Early phase studies are essential to evaluate new technologies prior to randomized evaluation. Evaluation is limited, however, by inconsistent measurement and reporting of outcomes. This study examines outcome reporting in studies of innovative colorectal cancer surgery.
Systematic searches identified studies of invasive procedures treating primary colorectal adenocarcinoma. Included were a random sample of studies which authors reported as 'new' or 'modified'. Outcomes were extracted verbatim and categorized using an existing framework of 32 domains relevant to early phase studies. Outcomes were classified as 'measured' (where there was an explicit statement to that effect or evidence that data collection had occurred) or 'mentioned but not measured' (where outcomes were discussed but data collection was not evident). Patterns of identified outcomes are described.
Of 8373 records, 816 were potentially eligible.
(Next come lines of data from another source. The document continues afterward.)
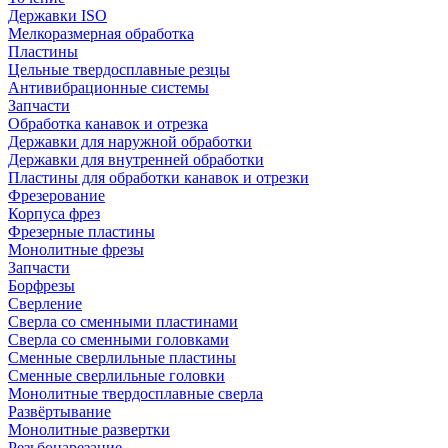
Державки ISO
Мелкоразмерная обработка
Пластины
Цельные твердосплавные резцы
Антивибрационные системы
Запчасти
Обработка канавок и отрезка
Державки для наружной обработки
Державки для внутренней обработки
Пластины для обработки канавок и отрезки
Фрезерование
Корпуса фрез
Фрезерные пластины
Монолитные фрезы
Запчасти
Борфрезы
Сверление
Сверла со сменными пластинами
Сверла со сменными головками
Сменные сверлильные пластины
Сменные сверлильные головки
Монолитные твердосплавные сверла
Развёртывание
Монолитные развертки
Резьбонарезание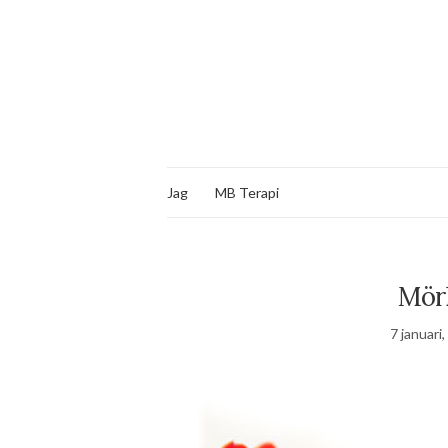
Jag
MB Terapi
Mörk
7 januari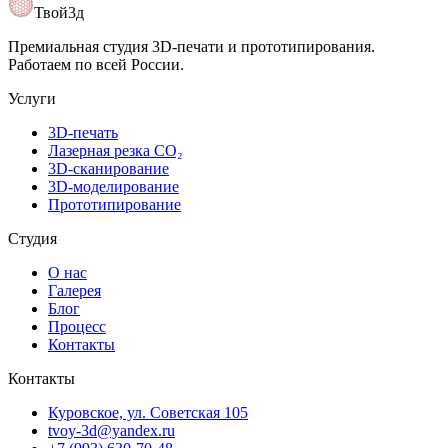
Открыть карту
Твой3д
Премиальная студия 3D-печати и прототипирования.
Работаем по всей России.
Услуги
3D-печать
Лазерная резка CO₂
3D-сканирование
3D-моделирование
Прототипирование
Студия
О нас
Галерея
Блог
Процесс
Контакты
Контакты
Куровское, ул. Советская 105
tvoy-3d@yandex.ru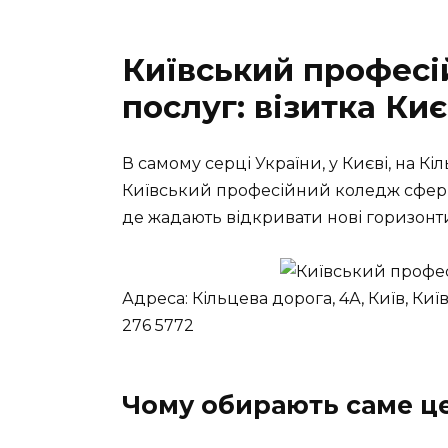
Київський профес
послуг: візитка Ки
В самому серці України, у Києві, на Кі
Київський професійний коледж сфери 
де жадають відкривати нові горизонт
Адреса: Кільцева дорога, 4А, Київ, Киї
276 5772
Чому обирають саме ц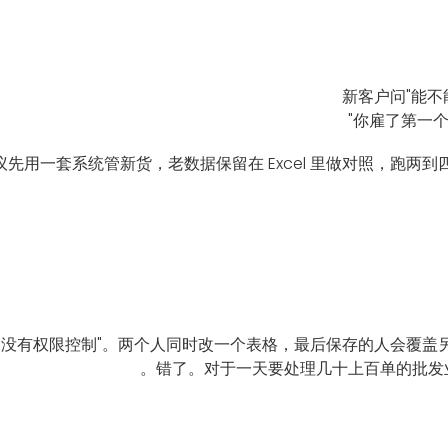
新客户问"能不
你雇了第一个
议先用一套系统管新货，老数据保留在 Excel 里做对照，跑
制"和"没有权限控制"。两个人同时改一个表格，最后保存的人会覆
错了。对于一天要处理几十上百单的批发业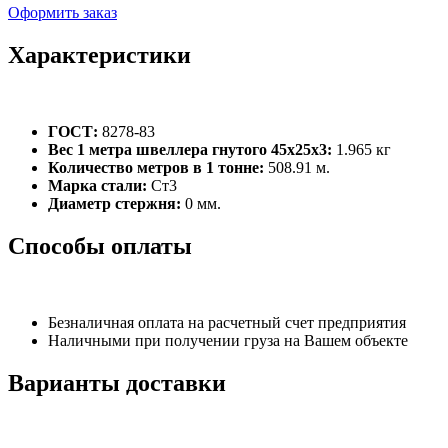
Оформить заказ
Характеристики
ГОСТ:
8278-83
Вес 1 метра швеллера гнутого 45х25х3:
1.965 кг
Количество метров в 1 тонне:
508.91 м.
Марка стали:
Ст3
Диаметр стержня:
0 мм.
Способы оплаты
Безналичная оплата на расчетный счет предприятия
Наличными при получении груза на Вашем объекте
Варианты доставки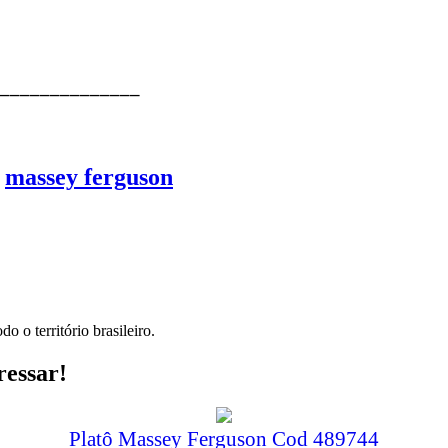
⎯⎯⎯⎯⎯⎯⎯⎯⎯⎯⎯⎯⎯⎯
,
massey ferguson
o o território brasileiro.
ressar!
Platô Massey Ferguson Cod 489744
Full-text review of a random sample of 218 studies identified 51 for inclusion of which 34 (66%) were 'new' and 17 (33%) were 'modified'. Some 2073 outcomes were identified, and all mapped to domains. 'Anticipated disadvantages' were most frequently identified [660 (32%) outcomes identified across 50 (98%) studies]. No domain was represented in all studies. Under half (944, 46%) of outcomes were 'measured'. 'Surgeon's/operator's experience of the innovation' was more frequently 'mentioned but not measured' [207 (18%) outcomes across 46 (90%) studies] than 'measured' [17 (2%) outcomes, 11 (22%) studies].
There is outcome reporting heterogeneity in studies of early phase colorectal cancer surgery. The adoption of core outcome sets may help to resolve these inconsistencies and enable efficient evaluation of surgical innovations.
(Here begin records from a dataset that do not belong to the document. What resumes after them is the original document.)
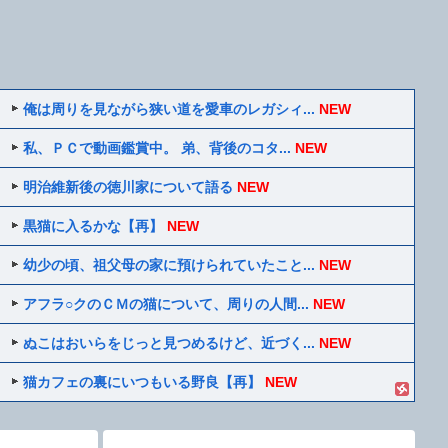
俺は周りを見ながら狭い道を愛車のレガシィ...
NEW
私、ＰＣで動画鑑賞中。 弟、背後のコタ...
NEW
明治維新後の徳川家について語る
NEW
黒猫に入るかな【再】
NEW
幼少の頃、祖父母の家に預けられていたこと...
NEW
アフラ○クのＣＭの猫について、周りの人間...
NEW
ぬこはおいらをじっと見つめるけど、近づく...
NEW
猫カフェの裏にいつもいる野良【再】
NEW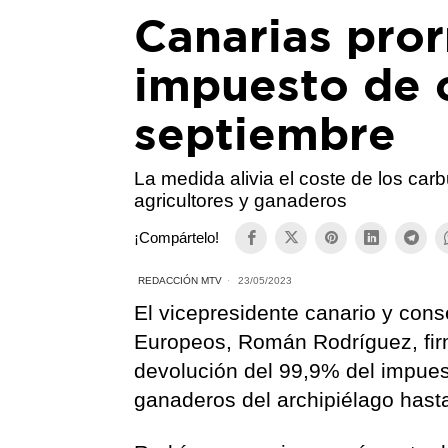
Canarias pror
impuesto de 
septiembre
La medida alivia el coste de los carb
agricultores y ganaderos
¡Compártelo!
REDACCIÓN MTV
23/05/2023
El vicepresidente canario y con
Europeos, Román Rodríguez, firm
devolución del 99,9% del impuest
ganaderos del archipiélago hast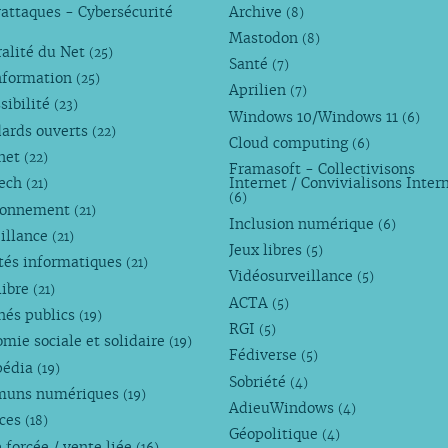
attaques - Cybersécurité
Archive
(8)
Mastodon
(8)
alité du Net
(25)
Santé
(7)
nformation
(25)
Aprilien
(7)
sibilité
(23)
Windows 10/Windows 11
(6)
dards ouverts
(22)
Cloud computing
(6)
rnet
(22)
Framasoft - Collectivisons
Tech
Internet / Convivialisons Inter
(21)
(6)
ronnement
(21)
Inclusion numérique
(6)
illance
(21)
Jeux libres
(5)
tés informatiques
(21)
Vidéosurveillance
(5)
libre
(21)
ACTA
(5)
hés publics
(19)
RGI
(5)
mie sociale et solidaire
(19)
Fédiverse
(5)
pédia
(19)
Sobriété
(4)
uns numériques
(19)
AdieuWindows
(4)
nces
(18)
Géopolitique
(4)
 forcée / vente liée
(16)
在进行随机评估之前,早期研究对于评估新技术至关重要。然而,评估受到结果测量和报告不一致的限制。本研究调查创新性结直肠癌手术研究中的结果报告情况。
系统检索确定了治疗原发性结直肠腺癌的侵入性手术研究。纳入的是作者报告为“新的”或“改良的”研究的随机样本。逐字提取结果,并使用与早期研究相关的32个领域的现有框架进行分类。结果分为“测量的”(有明确表明或有数据收集证据的)或“提及但未测量的”(讨论了结果但无数据收集证据的)。描述已确定结果的模式。
在8373条记录中,816条可能符合条件。对218项研究的随机样本进行全文审查后,确定了51项纳入研究,其中34项(66%)是“新的”,17项(33%)是“改良的”。共确定了约2073个结果,所有结果都映射到各个领域。“预期缺点”是最常被确定的[在50项(98%)研究中确定了660个(32%)结果]。并非所有研究都涵盖所有领域。不到一半(944个,46%)的结果是“测量的”。“外科医生/操作者对创新的体验”被“提及但未测量”的情况[在46项(90%)研究中有207个(18%)结果]比“测量的”情况[17个(2%)结果,11项(22%)研究]更频繁。
早期结直肠癌手术研究中存在结果报告异质性。采用核心结局集可能有助于解决这些不一致性问题,并实现对外科创新的有效评估。